■ **Your goal**: Repeat each record below exactly, dropping the pictures.
----------------
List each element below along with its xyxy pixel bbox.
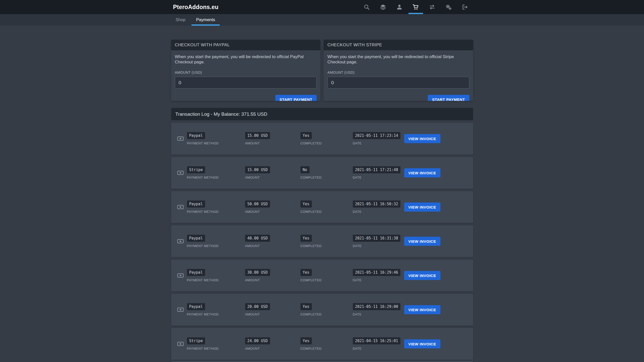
- view-invoice-button[interactable]: VIEW INVOICE: [404, 203, 440, 212]
- amount-label: AMOUNT: [245, 210, 300, 214]
- view-invoice-button[interactable]: VIEW INVOICE: [404, 134, 440, 143]
- stripe-amount-label: AMOUNT (USD): [327, 70, 469, 74]
- payment-method-label: PAYMENT METHOD: [187, 141, 245, 145]
- date-column: 2021-05-11 17:21:48 DATE: [353, 166, 404, 179]
- completed-column: No COMPLETED: [300, 166, 353, 179]
- view-invoice-button[interactable]: VIEW INVOICE: [404, 237, 440, 246]
- date-value: 2021-05-11 16:29:00: [353, 303, 401, 310]
- amount-column: 40.00 USD AMOUNT: [245, 235, 300, 248]
- active-tab-underline: [192, 24, 220, 26]
- date-column: 2021-05-11 16:29:46 DATE: [353, 269, 404, 282]
- view-invoice-button[interactable]: VIEW INVOICE: [404, 168, 440, 177]
- payment-method-label: PAYMENT METHOD: [187, 347, 245, 350]
- cart-icon[interactable]: [408, 0, 424, 14]
- paypal-card-title: CHECKOUT WITH PAYPAL: [171, 40, 321, 50]
- sub-navbar: Shop Payments: [0, 14, 644, 26]
- amount-column: 20.00 USD AMOUNT: [245, 303, 300, 316]
- date-column: 2021-05-11 16:50:32 DATE: [353, 200, 404, 214]
- completed-column: Yes COMPLETED: [300, 200, 353, 214]
- payment-method-value: Stripe: [187, 166, 205, 173]
- settings-icon[interactable]: [440, 0, 457, 14]
- tab-payments[interactable]: Payments: [192, 14, 220, 26]
- tab-shop[interactable]: Shop: [171, 14, 190, 26]
- active-nav-underline: [408, 13, 423, 14]
- date-value: 2021-05-11 16:50:32: [353, 200, 401, 208]
- completed-value: Yes: [300, 269, 312, 276]
- completed-column: Yes COMPLETED: [300, 269, 353, 282]
- navbar-inner: PteroAddons.eu: [171, 0, 473, 14]
- tabbar-inner: Shop Payments: [171, 14, 473, 26]
- payment-method-label: PAYMENT METHOD: [187, 210, 245, 214]
- date-label: DATE: [353, 176, 404, 179]
- main-content: CHECKOUT WITH PAYPAL When you start the …: [171, 26, 473, 362]
- stripe-start-payment-button[interactable]: START PAYMENT: [428, 95, 469, 101]
- money-bill-icon: [177, 135, 184, 142]
- completed-value: No: [300, 166, 310, 173]
- payment-method-label: PAYMENT METHOD: [187, 176, 245, 179]
- paypal-checkout-card: CHECKOUT WITH PAYPAL When you start the …: [171, 40, 321, 101]
- transaction-row: Stripe PAYMENT METHOD 15.00 USD AMOUNT N…: [171, 157, 473, 189]
- layers-icon[interactable]: [375, 0, 391, 14]
- amount-column: 15.00 USD AMOUNT: [245, 166, 300, 179]
- amount-label: AMOUNT: [245, 244, 300, 248]
- amount-value: 50.00 USD: [245, 200, 270, 208]
- view-invoice-button[interactable]: VIEW INVOICE: [404, 339, 440, 348]
- transaction-row: Paypal PAYMENT METHOD 15.00 USD AMOUNT Y…: [171, 123, 473, 154]
- transaction-row: Paypal PAYMENT METHOD 50.00 USD AMOUNT Y…: [171, 191, 473, 223]
- brand-title[interactable]: PteroAddons.eu: [171, 4, 218, 11]
- transfer-icon[interactable]: [424, 0, 440, 14]
- stripe-amount-input[interactable]: [327, 77, 469, 89]
- transaction-log-header: Transaction Log - My Balance: 371.55 USD: [171, 108, 473, 120]
- amount-label: AMOUNT: [245, 141, 300, 145]
- amount-label: AMOUNT: [245, 347, 300, 350]
- payment-method-label: PAYMENT METHOD: [187, 312, 245, 316]
- money-bill-icon: [177, 306, 184, 313]
- payment-method-value: Paypal: [187, 200, 205, 208]
- date-value: 2021-05-11 16:29:46: [353, 269, 401, 276]
- payment-method-column: Paypal PAYMENT METHOD: [187, 200, 245, 214]
- amount-value: 24.00 USD: [245, 337, 270, 344]
- view-invoice-button[interactable]: VIEW INVOICE: [404, 305, 440, 314]
- completed-column: Yes COMPLETED: [300, 303, 353, 316]
- date-value: 2021-05-11 17:21:48: [353, 166, 401, 173]
- navbar-icons: [359, 0, 473, 14]
- date-value: 2021-05-11 17:23:14: [353, 132, 401, 139]
- amount-label: AMOUNT: [245, 278, 300, 282]
- user-icon[interactable]: [391, 0, 408, 14]
- completed-label: COMPLETED: [300, 312, 353, 316]
- payment-method-column: Paypal PAYMENT METHOD: [187, 269, 245, 282]
- stripe-card-body: When you start the payment, you will be …: [324, 50, 473, 101]
- date-column: 2021-04-15 16:25:01 DATE: [353, 337, 404, 350]
- stripe-card-title: CHECKOUT WITH STRIPE: [324, 40, 473, 50]
- completed-column: Yes COMPLETED: [300, 235, 353, 248]
- transaction-row: Paypal PAYMENT METHOD 30.00 USD AMOUNT Y…: [171, 260, 473, 291]
- money-bill-icon: [177, 238, 184, 245]
- date-column: 2021-05-11 16:29:00 DATE: [353, 303, 404, 316]
- completed-label: COMPLETED: [300, 278, 353, 282]
- payment-method-value: Paypal: [187, 303, 205, 310]
- tab-shop-label: Shop: [176, 17, 186, 22]
- money-bill-icon: [177, 204, 184, 210]
- payment-method-value: Stripe: [187, 337, 205, 344]
- amount-label: AMOUNT: [245, 176, 300, 179]
- date-label: DATE: [353, 312, 404, 316]
- amount-column: 15.00 USD AMOUNT: [245, 132, 300, 145]
- paypal-amount-input[interactable]: [175, 77, 317, 89]
- logout-icon[interactable]: [457, 0, 473, 14]
- stripe-button-row: START PAYMENT: [327, 95, 469, 101]
- amount-value: 30.00 USD: [245, 269, 270, 276]
- completed-label: COMPLETED: [300, 244, 353, 248]
- date-value: 2021-04-15 16:25:01: [353, 337, 401, 344]
- payment-method-label: PAYMENT METHOD: [187, 278, 245, 282]
- date-label: DATE: [353, 347, 404, 350]
- paypal-start-payment-button[interactable]: START PAYMENT: [275, 95, 317, 101]
- amount-column: 24.00 USD AMOUNT: [245, 337, 300, 350]
- payment-method-column: Paypal PAYMENT METHOD: [187, 132, 245, 145]
- view-invoice-button[interactable]: VIEW INVOICE: [404, 271, 440, 280]
- amount-value: 15.00 USD: [245, 166, 270, 173]
- payment-method-label: PAYMENT METHOD: [187, 244, 245, 248]
- payment-method-value: Paypal: [187, 235, 205, 242]
- search-icon[interactable]: [359, 0, 375, 14]
- date-label: DATE: [353, 210, 404, 214]
- paypal-button-row: START PAYMENT: [175, 95, 317, 101]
----------------
■ **Result**:
List each element below along with its xyxy pixel bbox.
- view-invoice-button[interactable]: VIEW INVOICE: [404, 203, 440, 212]
- amount-label: AMOUNT: [245, 210, 300, 214]
- view-invoice-button[interactable]: VIEW INVOICE: [404, 134, 440, 143]
- stripe-amount-label: AMOUNT (USD): [327, 70, 469, 74]
- payment-method-label: PAYMENT METHOD: [187, 141, 245, 145]
- date-column: 2021-05-11 17:21:48 DATE: [353, 166, 404, 179]
- completed-column: No COMPLETED: [300, 166, 353, 179]
- view-invoice-button[interactable]: VIEW INVOICE: [404, 237, 440, 246]
- date-value: 2021-05-11 16:29:00: [353, 303, 401, 310]
- amount-column: 40.00 USD AMOUNT: [245, 235, 300, 248]
- active-tab-underline: [192, 24, 220, 26]
- date-column: 2021-05-11 16:29:46 DATE: [353, 269, 404, 282]
- view-invoice-button[interactable]: VIEW INVOICE: [404, 168, 440, 177]
- payment-method-label: PAYMENT METHOD: [187, 347, 245, 350]
- cart-icon[interactable]: [408, 0, 424, 14]
- paypal-card-title: CHECKOUT WITH PAYPAL: [171, 40, 321, 50]
- sub-navbar: Shop Payments: [0, 14, 644, 26]
- amount-column: 20.00 USD AMOUNT: [245, 303, 300, 316]
- date-column: 2021-05-11 16:50:32 DATE: [353, 200, 404, 214]
- completed-column: Yes COMPLETED: [300, 200, 353, 214]
- payment-method-value: Stripe: [187, 166, 205, 173]
- settings-icon[interactable]: [440, 0, 457, 14]
- tab-payments[interactable]: Payments: [192, 14, 220, 26]
- tab-shop[interactable]: Shop: [171, 14, 190, 26]
- active-nav-underline: [408, 13, 423, 14]
- date-value: 2021-05-11 16:50:32: [353, 200, 401, 208]
- completed-value: Yes: [300, 269, 312, 276]
- completed-column: Yes COMPLETED: [300, 269, 353, 282]
- navbar-inner: PteroAddons.eu: [171, 0, 473, 14]
- tabbar-inner: Shop Payments: [171, 14, 473, 26]
- payment-method-label: PAYMENT METHOD: [187, 210, 245, 214]
- date-label: DATE: [353, 176, 404, 179]
- main-content: CHECKOUT WITH PAYPAL When you start the …: [171, 26, 473, 362]
- stripe-start-payment-button[interactable]: START PAYMENT: [428, 95, 469, 101]
- money-bill-icon: [177, 135, 184, 142]
- completed-value: No: [300, 166, 310, 173]
- payment-method-label: PAYMENT METHOD: [187, 176, 245, 179]
- paypal-checkout-card: CHECKOUT WITH PAYPAL When you start the …: [171, 40, 321, 101]
- transaction-row: Stripe PAYMENT METHOD 15.00 USD AMOUNT N…: [171, 157, 473, 189]
- layers-icon[interactable]: [375, 0, 391, 14]
- amount-column: 15.00 USD AMOUNT: [245, 166, 300, 179]
- amount-label: AMOUNT: [245, 244, 300, 248]
- amount-value: 50.00 USD: [245, 200, 270, 208]
- view-invoice-button[interactable]: VIEW INVOICE: [404, 339, 440, 348]
- transaction-row: Paypal PAYMENT METHOD 15.00 USD AMOUNT Y…: [171, 123, 473, 154]
- transaction-row: Paypal PAYMENT METHOD 50.00 USD AMOUNT Y…: [171, 191, 473, 223]
- brand-title[interactable]: PteroAddons.eu: [171, 4, 218, 11]
- transfer-icon[interactable]: [424, 0, 440, 14]
- stripe-amount-input[interactable]: [327, 77, 469, 89]
- transaction-log-header: Transaction Log - My Balance: 371.55 USD: [171, 108, 473, 120]
- amount-label: AMOUNT: [245, 141, 300, 145]
- amount-label: AMOUNT: [245, 347, 300, 350]
- payment-method-label: PAYMENT METHOD: [187, 312, 245, 316]
- money-bill-icon: [177, 306, 184, 313]
- payment-method-value: Paypal: [187, 200, 205, 208]
- date-value: 2021-05-11 16:29:46: [353, 269, 401, 276]
- payment-method-column: Paypal PAYMENT METHOD: [187, 200, 245, 214]
- amount-value: 24.00 USD: [245, 337, 270, 344]
- view-invoice-button[interactable]: VIEW INVOICE: [404, 305, 440, 314]
- completed-column: Yes COMPLETED: [300, 303, 353, 316]
- date-value: 2021-05-11 17:21:48: [353, 166, 401, 173]
- navbar-icons: [359, 0, 473, 14]
- date-value: 2021-05-11 17:23:14: [353, 132, 401, 139]
- amount-label: AMOUNT: [245, 278, 300, 282]
- user-icon[interactable]: [391, 0, 408, 14]
- completed-label: COMPLETED: [300, 312, 353, 316]
- payment-method-column: Paypal PAYMENT METHOD: [187, 269, 245, 282]
- stripe-card-body: When you start the payment, you will be …: [324, 50, 473, 101]
- date-column: 2021-04-15 16:25:01 DATE: [353, 337, 404, 350]
- stripe-card-title: CHECKOUT WITH STRIPE: [324, 40, 473, 50]
- completed-column: Yes COMPLETED: [300, 235, 353, 248]
- transaction-row: Paypal PAYMENT METHOD 30.00 USD AMOUNT Y…: [171, 260, 473, 291]
- money-bill-icon: [177, 238, 184, 245]
- date-column: 2021-05-11 16:29:00 DATE: [353, 303, 404, 316]
- completed-label: COMPLETED: [300, 278, 353, 282]
- payment-method-value: Paypal: [187, 303, 205, 310]
- tab-shop-label: Shop: [176, 17, 186, 22]
- money-bill-icon: [177, 204, 184, 210]
- payment-method-value: Stripe: [187, 337, 205, 344]
- amount-label: AMOUNT: [245, 176, 300, 179]
- date-label: DATE: [353, 312, 404, 316]
- amount-column: 15.00 USD AMOUNT: [245, 132, 300, 145]
- paypal-amount-input[interactable]: [175, 77, 317, 89]
- logout-icon[interactable]: [457, 0, 473, 14]
- stripe-button-row: START PAYMENT: [327, 95, 469, 101]
- amount-value: 30.00 USD: [245, 269, 270, 276]
- completed-label: COMPLETED: [300, 244, 353, 248]
- date-value: 2021-04-15 16:25:01: [353, 337, 401, 344]
- payment-method-label: PAYMENT METHOD: [187, 278, 245, 282]
- date-label: DATE: [353, 347, 404, 350]
- paypal-start-payment-button[interactable]: START PAYMENT: [275, 95, 317, 101]
- amount-column: 24.00 USD AMOUNT: [245, 337, 300, 350]
- payment-method-column: Paypal PAYMENT METHOD: [187, 132, 245, 145]
- view-invoice-button[interactable]: VIEW INVOICE: [404, 271, 440, 280]
- amount-value: 15.00 USD: [245, 166, 270, 173]
- payment-method-label: PAYMENT METHOD: [187, 244, 245, 248]
- payment-method-value: Paypal: [187, 235, 205, 242]
- search-icon[interactable]: [359, 0, 375, 14]
- date-label: DATE: [353, 210, 404, 214]
- paypal-button-row: START PAYMENT: [175, 95, 317, 101]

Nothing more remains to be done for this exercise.